Exemplum of the Fifth edition of Waller's Poems (8°: London, 1686) extensively annotated in MS throughout by P.N.
[i.e. Philip Neve], who records in a MS preface dated July 1788 that his notes (to p. 238) that are written in the same hand as the 3 following pages are transcribed from B[isho]p Atterbury's Copy [i.e. that of Francis Atterbury (1662-1732), Bishop of Rochester] who wrote with Waller's MS before him, as appears at p. 230 (see WaE 371). The B[isho]p either made his Remarks in a Copy of the 3d. Edition, published in 1668 — or the MS he consulted was what Waller had corrected for that Edition — as the Notes &c. go to the very page where that Edition ends. How far in his Alterations Atterbury followed the MS it is fruitless to enquire — very improbably throughout
. The notes record variant readings and alterations for 53 poems in the volume (each of which is given a separate entry below). A selection of these MS readings is listed in Deas, pp. 321-4.

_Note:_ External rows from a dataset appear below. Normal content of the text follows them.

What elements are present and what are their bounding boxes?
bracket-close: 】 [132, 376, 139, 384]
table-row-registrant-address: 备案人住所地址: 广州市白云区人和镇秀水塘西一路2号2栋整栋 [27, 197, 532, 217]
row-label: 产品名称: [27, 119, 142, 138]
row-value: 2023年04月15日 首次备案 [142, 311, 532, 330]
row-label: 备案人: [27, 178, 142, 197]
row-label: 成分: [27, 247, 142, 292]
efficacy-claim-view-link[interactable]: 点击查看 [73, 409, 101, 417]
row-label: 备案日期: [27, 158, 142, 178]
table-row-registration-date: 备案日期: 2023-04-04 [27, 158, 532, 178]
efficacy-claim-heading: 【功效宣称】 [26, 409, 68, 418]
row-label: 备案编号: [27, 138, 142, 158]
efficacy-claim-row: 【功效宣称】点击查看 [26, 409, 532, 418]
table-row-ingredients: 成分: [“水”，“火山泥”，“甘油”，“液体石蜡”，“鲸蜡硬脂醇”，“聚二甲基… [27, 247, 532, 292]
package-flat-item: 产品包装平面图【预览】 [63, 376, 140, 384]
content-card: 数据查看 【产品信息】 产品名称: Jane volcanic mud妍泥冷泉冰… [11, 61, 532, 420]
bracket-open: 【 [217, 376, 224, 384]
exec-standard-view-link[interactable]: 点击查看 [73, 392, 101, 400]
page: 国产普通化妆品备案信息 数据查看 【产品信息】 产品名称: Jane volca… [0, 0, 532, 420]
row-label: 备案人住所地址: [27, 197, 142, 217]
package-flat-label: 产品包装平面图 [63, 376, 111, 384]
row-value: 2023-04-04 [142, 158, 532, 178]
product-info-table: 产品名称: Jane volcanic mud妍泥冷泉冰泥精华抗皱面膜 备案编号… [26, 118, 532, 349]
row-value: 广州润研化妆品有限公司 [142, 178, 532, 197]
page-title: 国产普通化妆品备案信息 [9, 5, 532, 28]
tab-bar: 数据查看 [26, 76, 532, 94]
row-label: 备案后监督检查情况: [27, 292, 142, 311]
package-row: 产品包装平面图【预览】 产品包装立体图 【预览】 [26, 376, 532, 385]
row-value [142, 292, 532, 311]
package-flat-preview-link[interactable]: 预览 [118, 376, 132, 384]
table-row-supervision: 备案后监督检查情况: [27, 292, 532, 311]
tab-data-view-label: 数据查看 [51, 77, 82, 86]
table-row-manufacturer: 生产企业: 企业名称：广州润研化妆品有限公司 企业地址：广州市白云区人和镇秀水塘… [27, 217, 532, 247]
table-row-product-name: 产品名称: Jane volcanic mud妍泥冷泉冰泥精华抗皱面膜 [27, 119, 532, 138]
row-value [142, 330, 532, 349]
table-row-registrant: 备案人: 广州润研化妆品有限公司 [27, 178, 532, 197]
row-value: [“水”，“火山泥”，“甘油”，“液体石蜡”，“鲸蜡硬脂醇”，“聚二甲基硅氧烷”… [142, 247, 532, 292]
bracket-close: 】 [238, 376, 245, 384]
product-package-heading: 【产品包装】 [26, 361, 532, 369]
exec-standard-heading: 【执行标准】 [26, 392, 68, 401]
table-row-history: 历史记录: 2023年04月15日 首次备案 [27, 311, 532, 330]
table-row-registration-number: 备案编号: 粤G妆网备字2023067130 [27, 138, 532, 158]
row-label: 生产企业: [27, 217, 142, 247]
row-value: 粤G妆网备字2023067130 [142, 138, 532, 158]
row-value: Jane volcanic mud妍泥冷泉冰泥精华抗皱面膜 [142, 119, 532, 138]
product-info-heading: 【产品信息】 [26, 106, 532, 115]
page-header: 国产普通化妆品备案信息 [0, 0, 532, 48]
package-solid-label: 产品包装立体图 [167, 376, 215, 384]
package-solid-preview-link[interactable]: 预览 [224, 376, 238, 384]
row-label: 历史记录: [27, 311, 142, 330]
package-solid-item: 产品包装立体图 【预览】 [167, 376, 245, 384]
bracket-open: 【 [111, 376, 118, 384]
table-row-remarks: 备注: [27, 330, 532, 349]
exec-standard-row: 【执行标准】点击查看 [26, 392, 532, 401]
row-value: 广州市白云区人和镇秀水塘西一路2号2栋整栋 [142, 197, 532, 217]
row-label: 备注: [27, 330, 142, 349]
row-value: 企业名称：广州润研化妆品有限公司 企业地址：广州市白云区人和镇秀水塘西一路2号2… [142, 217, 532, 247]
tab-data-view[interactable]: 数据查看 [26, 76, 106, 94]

The volume with Atterbury's notes and emendations that are copied here can be identified as that in Westminster Abbey (CB 67).
At the end of the volume (on pp. 307-10) are MS copies by Neve of two further poems by Waller [see WaE 417, WaE 780-1] transcribed from an independent [and now unlocated] very antient Ms which contains most of Waller's other Pieces, written before 1645, tho' none afterwards
, as well as poems by Lord Herbert of Cherbury, Sir John Suckling and Thomas Carew, and this Ancient Ms
is also cited as the source for some MS lines and alterations inserted by Neve in the printed text of poems on pp. 27-8 and 30-3. Neve records three poems by Waller from the same source in his Cursory Remarks on some of the Antient English Poets, particularly Milton (London, 1789), pp. 70-2 [see WaE 103, WaE 532, WaE 780-1]. It is possibly from this source that Neve also derived the text of a few hitherto unprinted Verses of Waller
which he sent to George Steevens on 14 April 1789, as is witnessed by his accompanying letter of that date in the Folger (MS C. b. 10(116)). For one other, unrelated, MS of the 17th-century verse once owned by Neve, see DnJ Δ 33.
c.1788.
Cited in IELM, II.ii (1993) as the Atterbury-Neve volume
: WaE Δ 15. For Neve's alterations in the accompanying exemplum of The Seconde Part of Mr. Waller's Poems (London, 1690), see WaE 377. NB. The preface printed in this edition was almost certainly written by Francis Atterbury. According to a MS note by the publisher Jacob Tonson in an unlocated exemplum last recorded in 1891, Atterbury was also responsible for printing the poems published for Tonson in The Maid's Tragedy Altered. With some other Pieces by Edmund Waller (London, 1690), his source being a Manuscript Copy of them
borrowed by Atterbury of Dr. Birch
[i.e. Dr Peter Birch (1652?-1710), Chaplain to the House of Commons, who married Waller's daughter Mary]: see Thorn-Drury, II, 150-1; a note by J.T.Y. in N&Q, 7th Ser. 11 (4 April 1891), 266-7; and also Life (1711), p. xl.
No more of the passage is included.